▸ **What is expected**
In the listing below, count each line that contains "phpBB". The reply is that count and nothing else.
(Beginning of Data supplied)
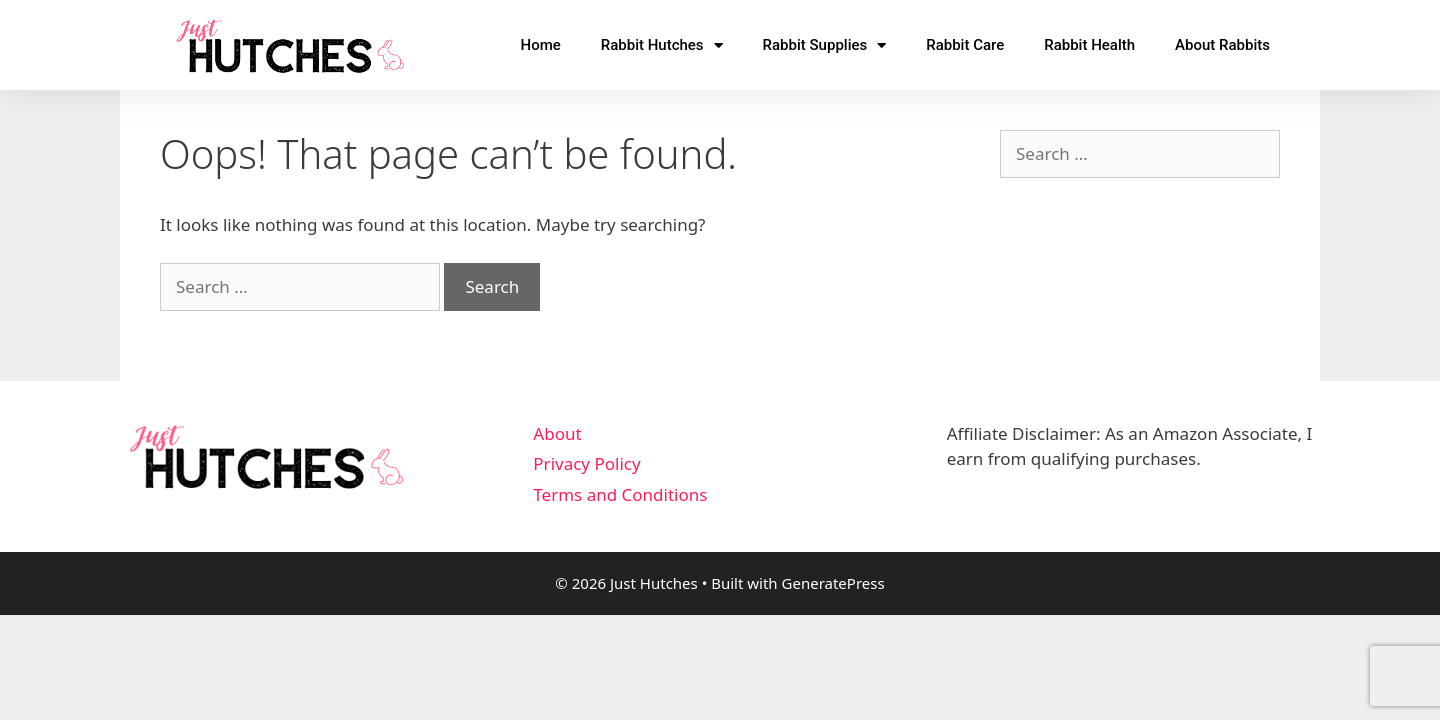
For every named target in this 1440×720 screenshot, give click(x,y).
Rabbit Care (965, 45)
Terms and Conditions (620, 494)
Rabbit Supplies (825, 45)
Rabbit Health (1089, 45)
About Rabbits (1222, 45)
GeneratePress (833, 583)
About (557, 433)
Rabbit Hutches (662, 45)
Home (540, 45)
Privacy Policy (586, 463)
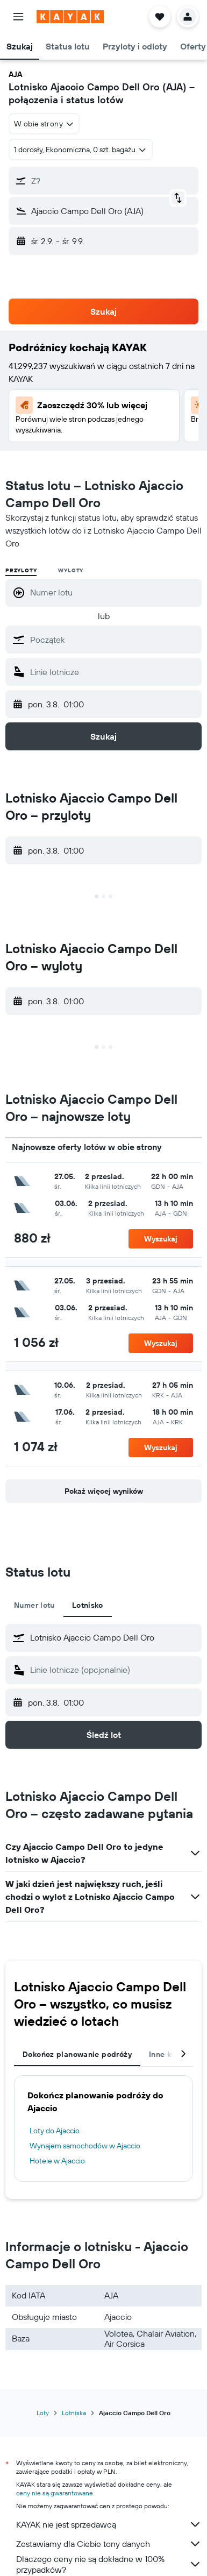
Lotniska (74, 2413)
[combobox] (44, 123)
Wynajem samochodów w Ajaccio (85, 2146)
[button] (18, 17)
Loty (43, 2413)
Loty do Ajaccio (55, 2130)
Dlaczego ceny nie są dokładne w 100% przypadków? (109, 2564)
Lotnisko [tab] (87, 1605)
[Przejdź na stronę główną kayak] (70, 16)
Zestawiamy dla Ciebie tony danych (109, 2543)
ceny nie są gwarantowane (54, 2493)
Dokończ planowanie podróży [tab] (77, 2054)
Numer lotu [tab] (34, 1605)
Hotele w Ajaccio (57, 2161)
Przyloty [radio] (21, 570)
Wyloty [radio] (70, 570)
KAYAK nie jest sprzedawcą (109, 2524)
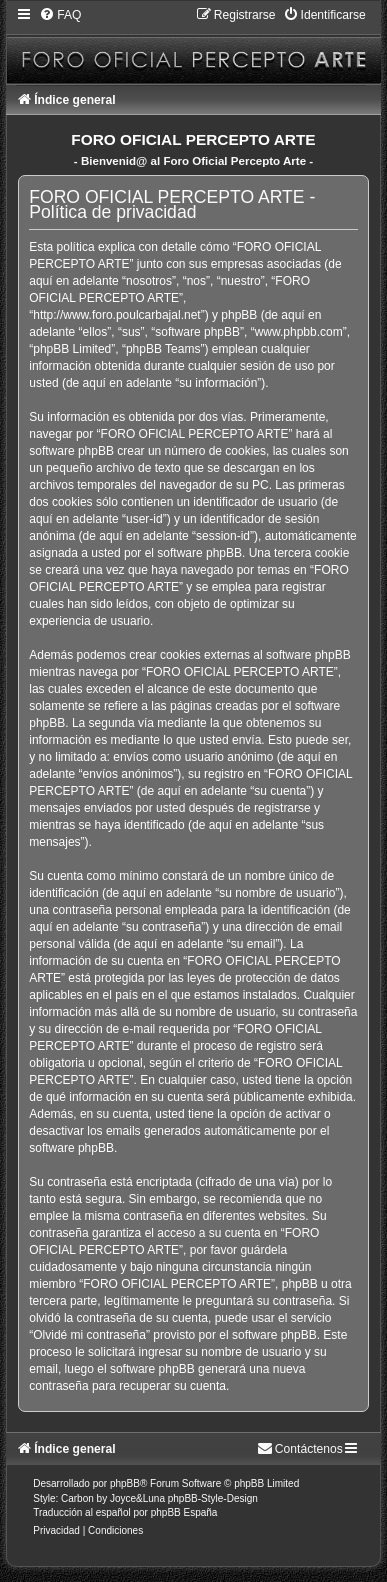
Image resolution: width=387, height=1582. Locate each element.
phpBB (125, 1483)
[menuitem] (60, 15)
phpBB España (184, 1512)
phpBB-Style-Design (213, 1498)
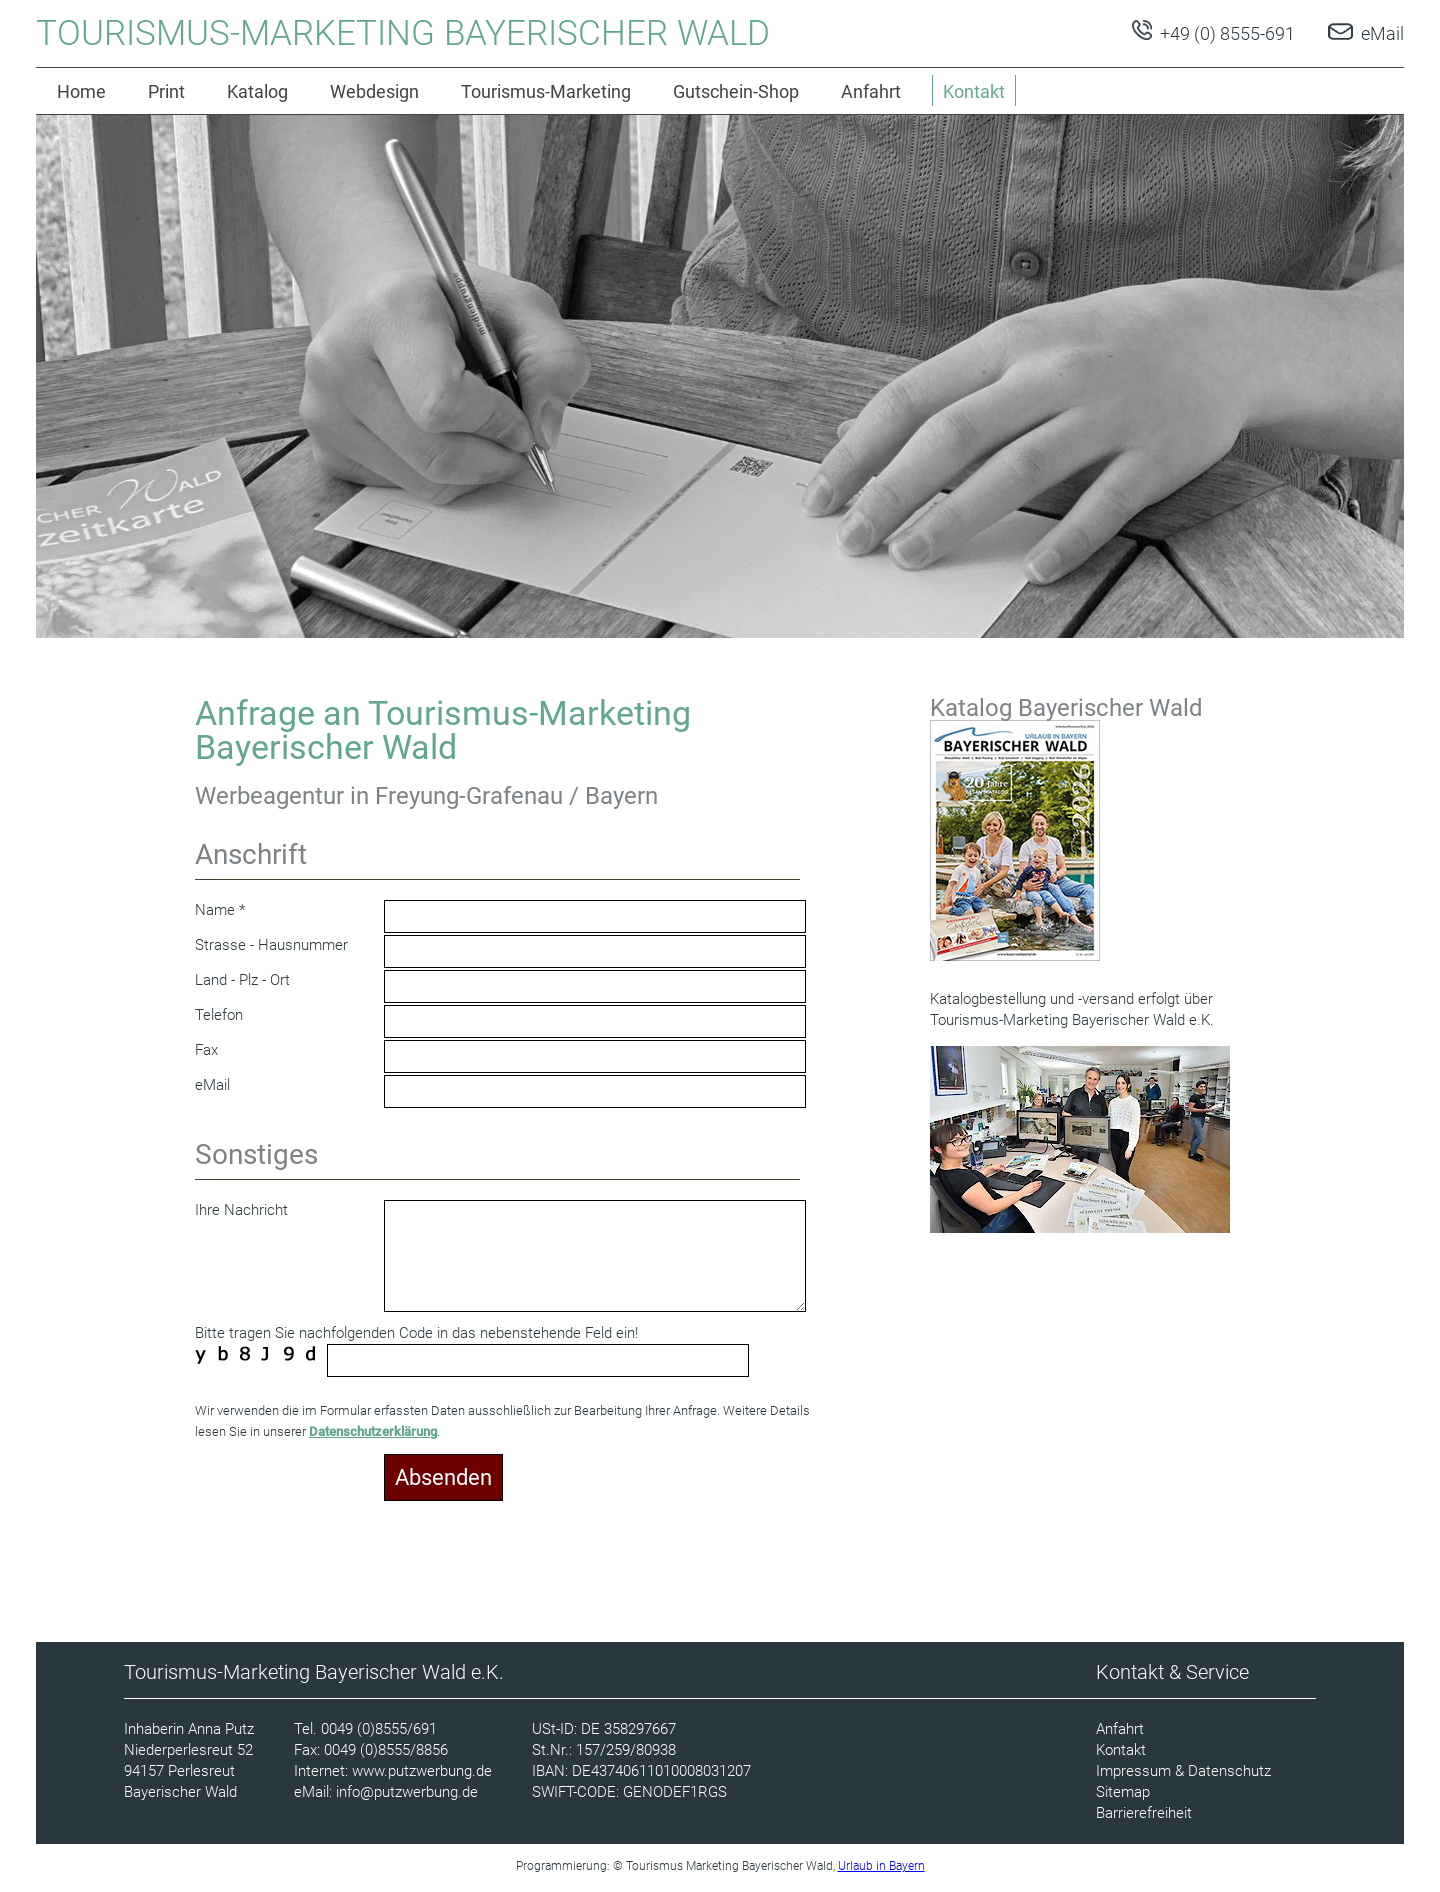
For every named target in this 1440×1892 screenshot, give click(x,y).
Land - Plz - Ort (242, 980)
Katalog (257, 91)
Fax (206, 1050)
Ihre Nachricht (241, 1210)
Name (215, 910)
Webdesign (374, 91)
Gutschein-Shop (736, 91)
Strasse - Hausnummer (271, 945)
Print (166, 91)
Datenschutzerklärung (373, 1431)
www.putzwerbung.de (422, 1771)
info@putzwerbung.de (407, 1792)
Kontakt (1121, 1750)
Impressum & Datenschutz (1183, 1771)
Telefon (219, 1015)
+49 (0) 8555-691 (1225, 33)
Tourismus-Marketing (546, 91)
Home (81, 91)
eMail (1382, 33)
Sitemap (1123, 1792)
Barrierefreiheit (1144, 1813)
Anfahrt (871, 91)
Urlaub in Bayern (881, 1866)
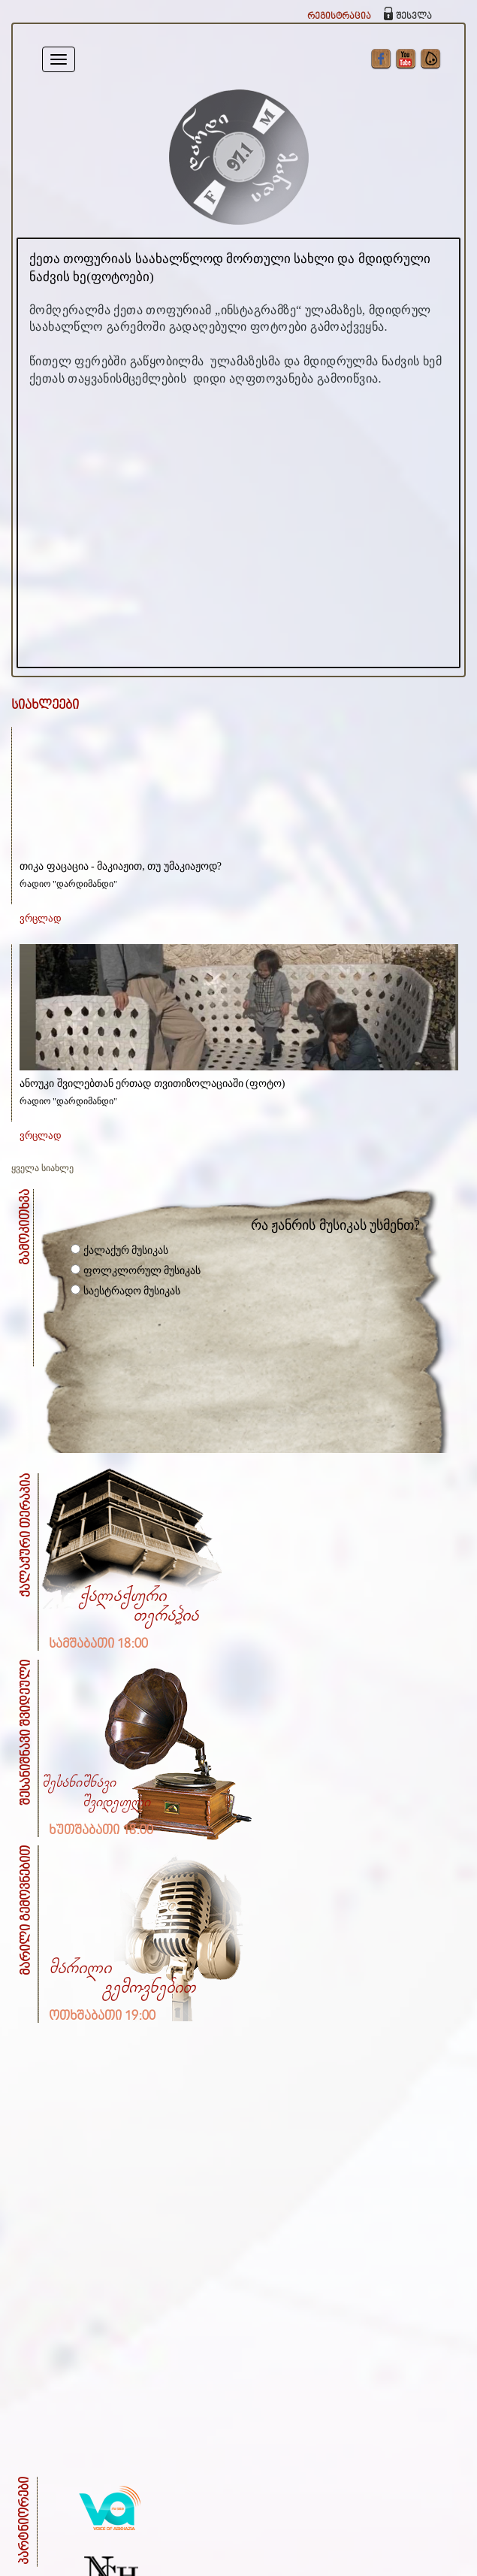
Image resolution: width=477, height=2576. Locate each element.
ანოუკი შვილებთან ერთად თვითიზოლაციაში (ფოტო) (152, 1083)
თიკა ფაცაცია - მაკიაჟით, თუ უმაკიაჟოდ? (121, 866)
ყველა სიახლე (42, 1168)
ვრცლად (41, 918)
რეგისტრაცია (339, 16)
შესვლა (414, 16)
(End of Data supplied)
▸ **Your solution**
3